(What to do): Retype nothing except the lines below from the one with "yang kami gunakan?" through the one with "LGS Tercih Robotu", exactly, with images left out.

(Dataset entries)
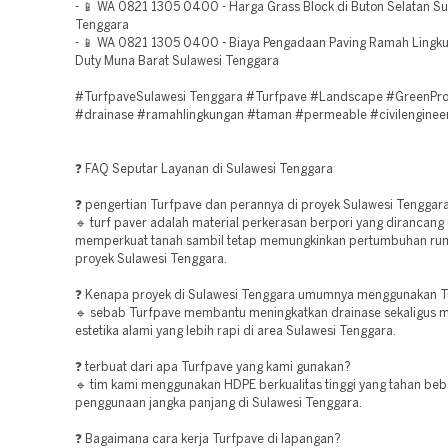
- 📱 WA 0821 1305 0400 - Harga Grass Block di Buton Selatan Su
Tenggara
- 📱 WA 0821 1305 0400 - Biaya Pengadaan Paving Ramah Lingk
Duty Muna Barat Sulawesi Tenggara
#TurfpaveSulawesi Tenggara #Turfpave #Landscape #GreenPro
#drainase #ramahlingkungan #taman #permeable #civilenginee
❓ FAQ Seputar Layanan di Sulawesi Tenggara
❓ pengertian Turfpave dan perannya di proyek Sulawesi Tenggar
🔹 turf paver adalah material perkerasan berpori yang dirancang
memperkuat tanah sambil tetap memungkinkan pertumbuhan rum
proyek Sulawesi Tenggara.
❓ Kenapa proyek di Sulawesi Tenggara umumnya menggunakan T
🔹 sebab Turfpave membantu meningkatkan drainase sekaligus 
estetika alami yang lebih rapi di area Sulawesi Tenggara.
❓ terbuat dari apa Turfpave yang kami gunakan?
🔹 tim kami menggunakan HDPE berkualitas tinggi yang tahan beb
penggunaan jangka panjang di Sulawesi Tenggara.
❓ Bagaimana cara kerja Turfpave di lapangan?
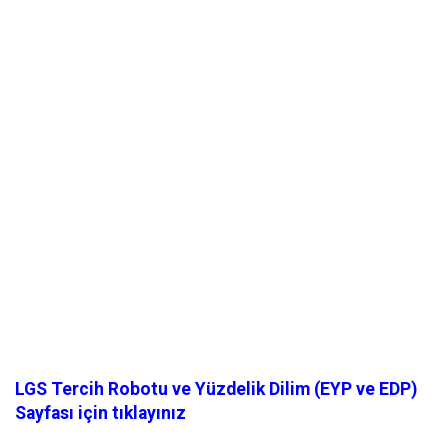
LGS Tercih Robotu ve Yüzdelik Dilim (EYP ve EDP)
Sayfası için tıklayınız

(Answer section):
❓ terbuat dari apa Turfpave yang kami gunakan?
🔹 tim kami menggunakan HDPE berkualitas tinggi yang tahan beb
penggunaan jangka panjang di Sulawesi Tenggara.
❓ Bagaimana cara kerja Turfpave di lapangan?
LGS Tercih Robotu ve Yüzdelik Dilim (EYP ve EDP)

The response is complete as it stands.